El sufrimiento emocional tiene fundamentalmente causas sociales, no individuales. Se generan falsas esperanzas cuando se trasmite la idea de que serán los medicamentos, y no la lucha feminista, los que ayudarán a los miles de mujeres adictas a los ansiolíticos mientras asumen trabajos menos remunerados fuera de casa y asimétricos dentro. Las personas somos constitutiva y emocionalmente resilientes. Hay que decir con claridad que la demanda generalizada de asistencia profesional para atender, por ejemplo, a las víctimas del volcán de La Palma es potencialmente dañina y carece de base científica. La intervención psicológica genera daño cuando es innecesaria al re-traumatizar a los afectados cuando se les hace tomar conciencia del estrés que se está experimentado y se les genera una expectativa de potenciales síntomas secundarios; cuando se escarba en sentimientos que pueden aumentar el malestar y dificultar el normal procesamiento emocional, necesitado de un “timing” basado, con frecuencia, en el distanciamiento y el olvido.
Los profesionales sanitarios tenemos que dejar de ser “colaboracionistas”. Tenemos la obligación ética de, en la consulta, ser parte activa de un movimiento de emancipación ciudadana mediante estrategias de acompañamiento no intervencionista, siempre que se pueda, controlando nuestra simplificadora pulsión asistencialista. Ante un problema emocional que demanda ayuda profesional hemos de preguntarnos si considerarlo una enfermedad va a ocasionar más beneficios que perjuicios.

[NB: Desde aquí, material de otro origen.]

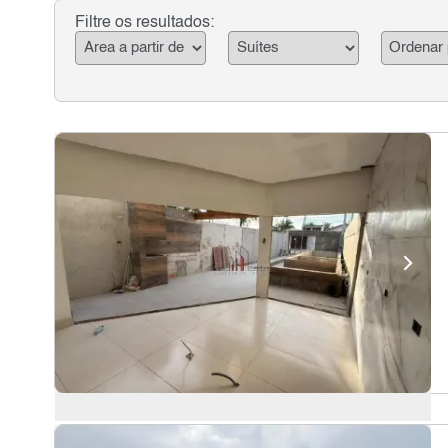
Filtre os resultados:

Si honestamente consideramos que la medicalización conlleva mayores riesgos, hay que desvincular el problema y su solución del ámbito sanitario; intentar que la problemática que cuenta la persona se circunscriba a su ámbito cotidiano saludable; legitimar y normalizar la carga emocional y su utilidad. Se trata de trasformar el rol de enfermo pasivo por el de una persona con problemas, pero con capacidad y recursos, personales y comunitarios, para enfrentarlos. Hay que mejorar la atención a los síntomas mentales graves, pero con más intervenciones grupales y sociales, con menos medicamentos y más cuidados y apoyo. Los profesionales, fuera de la consulta, hemos de asumir nuestro rol de abogacía social y denunciar que las causas últimas del malestar emocional son políticas y no médicas. Resignificar el sufrimiento devuelve a la sociedad su capacidad para cambiarla y eso, para muchos, es peligroso.